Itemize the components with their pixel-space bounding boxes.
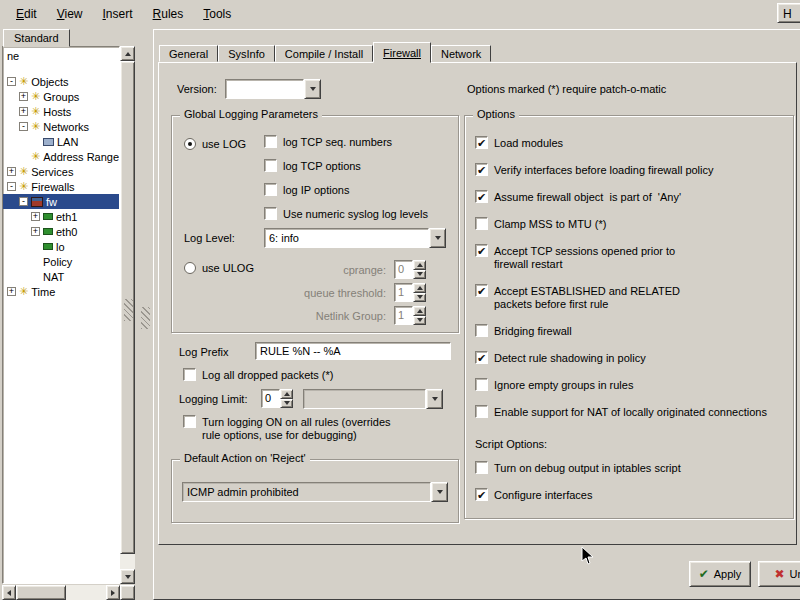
spin-down-icon[interactable] — [280, 399, 293, 409]
tree-item-lo[interactable]: lo — [3, 239, 119, 254]
log-prefix-input[interactable] — [255, 342, 451, 360]
checkbox-log-all-dropped-packets[interactable]: Log all dropped packets (*) — [183, 368, 333, 382]
spinner[interactable]: 1 — [394, 306, 426, 325]
menu-insert[interactable]: Insert — [93, 3, 143, 25]
scroll-up-icon[interactable] — [120, 46, 135, 61]
checkbox-box[interactable] — [475, 324, 488, 337]
apply-button[interactable]: ✔ Apply — [689, 561, 751, 587]
radio-icon[interactable] — [184, 262, 196, 274]
tab-firewall[interactable]: Firewall — [373, 42, 431, 63]
checkbox-accept-tcp-sessions-opened-p[interactable]: ✔Accept TCP sessions opened prior to fir… — [475, 244, 787, 271]
tab-general[interactable]: General — [159, 45, 218, 62]
checkbox-assume-firewall-object-is-pa[interactable]: ✔Assume firewall object is part of 'Any' — [475, 190, 787, 204]
tab-network[interactable]: Network — [431, 45, 491, 62]
checkbox-box[interactable] — [475, 405, 488, 418]
collapse-icon[interactable]: - — [19, 122, 28, 131]
menu-tools[interactable]: Tools — [193, 3, 241, 25]
expand-icon[interactable]: + — [7, 167, 16, 176]
chevron-down-icon[interactable] — [431, 482, 448, 502]
version-combobox[interactable] — [225, 79, 321, 99]
checkbox-turn-logging-on-on-all-rules[interactable]: Turn logging ON on all rules (overrides … — [183, 415, 391, 442]
scrollbar-thumb[interactable] — [16, 585, 66, 600]
radio-icon[interactable] — [184, 138, 196, 150]
checkbox-detect-rule-shadowing-in-pol[interactable]: ✔Detect rule shadowing in policy — [475, 351, 787, 365]
menu-help[interactable]: H — [777, 3, 800, 23]
checkbox-configure-interfaces[interactable]: ✔Configure interfaces — [475, 488, 787, 502]
undo-button[interactable]: ✖ Un — [758, 561, 800, 587]
collapse-icon[interactable]: - — [7, 77, 16, 86]
expand-icon[interactable]: + — [31, 212, 40, 221]
checkbox-load-modules[interactable]: ✔Load modules — [475, 136, 787, 150]
spin-up-icon[interactable] — [280, 389, 293, 399]
spin-up-icon[interactable] — [413, 283, 426, 293]
checkbox-box[interactable] — [183, 415, 196, 428]
spinner-arrows[interactable] — [413, 306, 426, 325]
checkbox-bridging-firewall[interactable]: Bridging firewall — [475, 324, 787, 338]
checkbox-log-tcp-options[interactable]: log TCP options — [264, 159, 428, 173]
expand-icon[interactable]: + — [31, 227, 40, 236]
checkbox-box[interactable]: ✔ — [475, 136, 488, 149]
checkbox-accept-established-and-relat[interactable]: ✔Accept ESTABLISHED and RELATED packets … — [475, 284, 787, 311]
checkbox-enable-support-for-nat-of-lo[interactable]: Enable support for NAT of locally origin… — [475, 405, 787, 419]
tab-standard-library[interactable]: Standard — [3, 29, 70, 47]
splitter-handle[interactable] — [124, 299, 133, 321]
checkbox-box[interactable]: ✔ — [475, 163, 488, 176]
checkbox-clamp-mss-to-mtu[interactable]: Clamp MSS to MTU (*) — [475, 217, 787, 231]
tree-item-lan[interactable]: LAN — [3, 134, 119, 149]
tree-item-objects[interactable]: -✳Objects — [3, 74, 119, 89]
checkbox-log-tcp-seq-numbers[interactable]: log TCP seq. numbers — [264, 135, 428, 149]
tab-compile-install[interactable]: Compile / Install — [275, 45, 373, 62]
checkbox-box[interactable] — [264, 159, 277, 172]
object-tree[interactable]: ne -✳Objects+✳Groups+✳Hosts-✳NetworksLAN… — [2, 46, 120, 584]
checkbox-box[interactable]: ✔ — [475, 284, 488, 297]
scroll-down-icon[interactable] — [120, 569, 135, 584]
tab-sysinfo[interactable]: SysInfo — [218, 45, 275, 62]
logging-limit-spinner[interactable]: 0 — [261, 389, 293, 408]
tree-item-services[interactable]: +✳Services — [3, 164, 119, 179]
checkbox-box[interactable]: ✔ — [475, 488, 488, 501]
splitter-handle[interactable] — [141, 307, 150, 329]
spinner-arrows[interactable] — [413, 283, 426, 302]
checkbox-ignore-empty-groups-in-rules[interactable]: Ignore empty groups in rules — [475, 378, 787, 392]
chevron-down-icon[interactable] — [304, 79, 321, 99]
scroll-left-icon[interactable] — [2, 585, 16, 600]
checkbox-box[interactable] — [475, 217, 488, 230]
spinner-arrows[interactable] — [280, 389, 293, 408]
use-log-radio[interactable]: use LOG — [184, 138, 246, 150]
spin-down-icon[interactable] — [413, 293, 426, 303]
spinner-arrows[interactable] — [413, 260, 426, 279]
logging-limit-combobox[interactable] — [303, 389, 443, 409]
expand-icon[interactable]: + — [19, 92, 28, 101]
tree-item-firewalls[interactable]: -✳Firewalls — [3, 179, 119, 194]
spin-up-icon[interactable] — [413, 306, 426, 316]
chevron-down-icon[interactable] — [426, 389, 443, 409]
spinner[interactable]: 0 — [261, 389, 293, 408]
tree-item-time[interactable]: +✳Time — [3, 284, 119, 299]
tree-item-networks[interactable]: -✳Networks — [3, 119, 119, 134]
checkbox-box[interactable] — [183, 368, 196, 381]
tree-item-address-range[interactable]: ✳Address Range — [3, 149, 119, 164]
collapse-icon[interactable]: - — [19, 197, 28, 206]
collapse-icon[interactable]: - — [7, 182, 16, 191]
expand-icon[interactable]: + — [19, 107, 28, 116]
checkbox-use-numeric-syslog-log-level[interactable]: Use numeric syslog log levels — [264, 207, 428, 221]
tree-item-policy[interactable]: Policy — [3, 254, 119, 269]
menu-rules[interactable]: Rules — [143, 3, 194, 25]
log-level-combobox[interactable]: 6: info — [264, 228, 446, 248]
spinner[interactable]: 1 — [394, 283, 426, 302]
tree-item-nat[interactable]: NAT — [3, 269, 119, 284]
expand-icon[interactable]: + — [7, 287, 16, 296]
menu-edit[interactable]: Edit — [6, 3, 47, 25]
spin-up-icon[interactable] — [413, 260, 426, 270]
spin-down-icon[interactable] — [413, 316, 426, 326]
default-action-combobox[interactable]: ICMP admin prohibited — [182, 482, 448, 502]
spinner[interactable]: 0 — [394, 260, 426, 279]
tree-horizontal-scrollbar[interactable] — [2, 585, 120, 600]
checkbox-box[interactable] — [264, 183, 277, 196]
tree-item-eth1[interactable]: +eth1 — [3, 209, 119, 224]
chevron-down-icon[interactable] — [429, 228, 446, 248]
checkbox-box[interactable] — [475, 378, 488, 391]
checkbox-box[interactable] — [264, 135, 277, 148]
checkbox-box[interactable] — [475, 461, 488, 474]
checkbox-box[interactable]: ✔ — [475, 190, 488, 203]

◆ **Task instructions**
Make an exact copy of every entry above, but keep the pictures out of it.

◆ **Answer area**
Itemize the components with their pixel-space bounding boxes.
spin-down-icon[interactable] — [280, 399, 293, 409]
tree-item-lo[interactable]: lo — [3, 239, 119, 254]
log-prefix-input[interactable] — [255, 342, 451, 360]
checkbox-log-all-dropped-packets[interactable]: Log all dropped packets (*) — [183, 368, 333, 382]
spinner[interactable]: 1 — [394, 306, 426, 325]
menu-insert[interactable]: Insert — [93, 3, 143, 25]
scroll-up-icon[interactable] — [120, 46, 135, 61]
checkbox-box[interactable] — [475, 324, 488, 337]
apply-button[interactable]: ✔ Apply — [689, 561, 751, 587]
radio-icon[interactable] — [184, 262, 196, 274]
tab-firewall[interactable]: Firewall — [373, 42, 431, 63]
checkbox-accept-tcp-sessions-opened-p[interactable]: ✔Accept TCP sessions opened prior to fir… — [475, 244, 787, 271]
tab-general[interactable]: General — [159, 45, 218, 62]
checkbox-assume-firewall-object-is-pa[interactable]: ✔Assume firewall object is part of 'Any' — [475, 190, 787, 204]
tab-network[interactable]: Network — [431, 45, 491, 62]
checkbox-box[interactable] — [475, 405, 488, 418]
collapse-icon[interactable]: - — [19, 122, 28, 131]
menu-tools[interactable]: Tools — [193, 3, 241, 25]
expand-icon[interactable]: + — [7, 167, 16, 176]
chevron-down-icon[interactable] — [431, 482, 448, 502]
version-combobox[interactable] — [225, 79, 321, 99]
checkbox-turn-logging-on-on-all-rules[interactable]: Turn logging ON on all rules (overrides … — [183, 415, 391, 442]
scrollbar-thumb[interactable] — [16, 585, 66, 600]
radio-icon[interactable] — [184, 138, 196, 150]
checkbox-detect-rule-shadowing-in-pol[interactable]: ✔Detect rule shadowing in policy — [475, 351, 787, 365]
menu-help[interactable]: H — [777, 3, 800, 23]
checkbox-configure-interfaces[interactable]: ✔Configure interfaces — [475, 488, 787, 502]
undo-button[interactable]: ✖ Un — [758, 561, 800, 587]
collapse-icon[interactable]: - — [7, 77, 16, 86]
expand-icon[interactable]: + — [31, 212, 40, 221]
checkbox-load-modules[interactable]: ✔Load modules — [475, 136, 787, 150]
spin-up-icon[interactable] — [280, 389, 293, 399]
spin-up-icon[interactable] — [413, 283, 426, 293]
checkbox-box[interactable] — [183, 415, 196, 428]
spinner-arrows[interactable] — [413, 306, 426, 325]
checkbox-bridging-firewall[interactable]: Bridging firewall — [475, 324, 787, 338]
checkbox-log-tcp-options[interactable]: log TCP options — [264, 159, 428, 173]
expand-icon[interactable]: + — [31, 227, 40, 236]
checkbox-box[interactable]: ✔ — [475, 136, 488, 149]
checkbox-accept-established-and-relat[interactable]: ✔Accept ESTABLISHED and RELATED packets … — [475, 284, 787, 311]
checkbox-enable-support-for-nat-of-lo[interactable]: Enable support for NAT of locally origin… — [475, 405, 787, 419]
tab-standard-library[interactable]: Standard — [3, 29, 70, 47]
splitter-handle[interactable] — [124, 299, 133, 321]
checkbox-box[interactable]: ✔ — [475, 163, 488, 176]
checkbox-clamp-mss-to-mtu[interactable]: Clamp MSS to MTU (*) — [475, 217, 787, 231]
tree-item-lan[interactable]: LAN — [3, 134, 119, 149]
tree-item-objects[interactable]: -✳Objects — [3, 74, 119, 89]
checkbox-log-tcp-seq-numbers[interactable]: log TCP seq. numbers — [264, 135, 428, 149]
tab-compile-install[interactable]: Compile / Install — [275, 45, 373, 62]
checkbox-box[interactable] — [264, 159, 277, 172]
object-tree[interactable]: ne -✳Objects+✳Groups+✳Hosts-✳NetworksLAN… — [2, 46, 120, 584]
checkbox-box[interactable]: ✔ — [475, 284, 488, 297]
scroll-down-icon[interactable] — [120, 569, 135, 584]
tab-sysinfo[interactable]: SysInfo — [218, 45, 275, 62]
logging-limit-spinner[interactable]: 0 — [261, 389, 293, 408]
tree-item-services[interactable]: +✳Services — [3, 164, 119, 179]
checkbox-box[interactable]: ✔ — [475, 488, 488, 501]
splitter-handle[interactable] — [141, 307, 150, 329]
spinner-arrows[interactable] — [413, 283, 426, 302]
checkbox-ignore-empty-groups-in-rules[interactable]: Ignore empty groups in rules — [475, 378, 787, 392]
chevron-down-icon[interactable] — [304, 79, 321, 99]
scroll-left-icon[interactable] — [2, 585, 16, 600]
checkbox-box[interactable] — [475, 217, 488, 230]
spinner-arrows[interactable] — [280, 389, 293, 408]
use-log-radio[interactable]: use LOG — [184, 138, 246, 150]
spin-down-icon[interactable] — [413, 293, 426, 303]
spinner-arrows[interactable] — [413, 260, 426, 279]
logging-limit-combobox[interactable] — [303, 389, 443, 409]
expand-icon[interactable]: + — [19, 92, 28, 101]
tree-item-firewalls[interactable]: -✳Firewalls — [3, 179, 119, 194]
spin-up-icon[interactable] — [413, 306, 426, 316]
chevron-down-icon[interactable] — [426, 389, 443, 409]
spinner[interactable]: 0 — [261, 389, 293, 408]
tree-item-time[interactable]: +✳Time — [3, 284, 119, 299]
tree-item-networks[interactable]: -✳Networks — [3, 119, 119, 134]
checkbox-box[interactable] — [183, 368, 196, 381]
tree-item-address-range[interactable]: ✳Address Range — [3, 149, 119, 164]
collapse-icon[interactable]: - — [19, 197, 28, 206]
collapse-icon[interactable]: - — [7, 182, 16, 191]
expand-icon[interactable]: + — [19, 107, 28, 116]
checkbox-use-numeric-syslog-log-level[interactable]: Use numeric syslog log levels — [264, 207, 428, 221]
tree-item-policy[interactable]: Policy — [3, 254, 119, 269]
menu-rules[interactable]: Rules — [143, 3, 194, 25]
log-level-combobox[interactable]: 6: info — [264, 228, 446, 248]
spinner[interactable]: 1 — [394, 283, 426, 302]
tree-item-nat[interactable]: NAT — [3, 269, 119, 284]
expand-icon[interactable]: + — [7, 287, 16, 296]
menu-edit[interactable]: Edit — [6, 3, 47, 25]
spin-up-icon[interactable] — [413, 260, 426, 270]
spin-down-icon[interactable] — [413, 316, 426, 326]
default-action-combobox[interactable]: ICMP admin prohibited — [182, 482, 448, 502]
spinner[interactable]: 0 — [394, 260, 426, 279]
tree-horizontal-scrollbar[interactable] — [2, 585, 120, 600]
checkbox-box[interactable] — [264, 183, 277, 196]
tree-item-eth1[interactable]: +eth1 — [3, 209, 119, 224]
chevron-down-icon[interactable] — [429, 228, 446, 248]
checkbox-box[interactable] — [475, 378, 488, 391]
checkbox-box[interactable] — [264, 135, 277, 148]
checkbox-box[interactable] — [475, 461, 488, 474]
checkbox-box[interactable]: ✔ — [475, 190, 488, 203]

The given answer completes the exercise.